- _Action item_
Please give again, word for word, the line that contains "Video ASN Mesum di" and every line after it to the end of the data, with no other lines.

- _Excerpted records_
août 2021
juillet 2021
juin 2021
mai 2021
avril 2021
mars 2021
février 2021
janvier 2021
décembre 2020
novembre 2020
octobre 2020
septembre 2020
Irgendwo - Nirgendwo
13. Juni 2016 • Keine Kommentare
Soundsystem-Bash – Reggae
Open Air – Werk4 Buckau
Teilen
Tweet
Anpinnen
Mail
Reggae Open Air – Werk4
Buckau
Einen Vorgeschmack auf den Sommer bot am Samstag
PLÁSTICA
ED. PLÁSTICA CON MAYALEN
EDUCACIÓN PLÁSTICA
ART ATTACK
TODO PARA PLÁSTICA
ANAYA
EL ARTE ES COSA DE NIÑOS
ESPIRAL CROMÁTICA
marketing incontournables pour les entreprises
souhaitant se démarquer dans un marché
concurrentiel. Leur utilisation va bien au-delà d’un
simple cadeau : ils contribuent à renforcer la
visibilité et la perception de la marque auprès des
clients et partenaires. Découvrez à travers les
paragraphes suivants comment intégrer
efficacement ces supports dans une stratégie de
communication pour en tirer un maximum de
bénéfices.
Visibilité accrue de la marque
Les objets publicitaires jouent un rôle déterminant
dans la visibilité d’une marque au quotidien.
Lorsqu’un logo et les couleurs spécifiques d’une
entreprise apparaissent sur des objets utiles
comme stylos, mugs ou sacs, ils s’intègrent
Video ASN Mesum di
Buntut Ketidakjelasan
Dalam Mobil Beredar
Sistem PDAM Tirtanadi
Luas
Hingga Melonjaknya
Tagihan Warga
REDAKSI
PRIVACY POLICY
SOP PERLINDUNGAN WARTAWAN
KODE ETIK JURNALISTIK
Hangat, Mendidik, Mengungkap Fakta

- _Expected answer_
Video ASN Mesum di
Buntut Ketidakjelasan
Dalam Mobil Beredar
Sistem PDAM Tirtanadi
Luas
Hingga Melonjaknya
Tagihan Warga
REDAKSI
PRIVACY POLICY
SOP PERLINDUNGAN WARTAWAN
KODE ETIK JURNALISTIK
Hangat, Mendidik, Mengungkap Fakta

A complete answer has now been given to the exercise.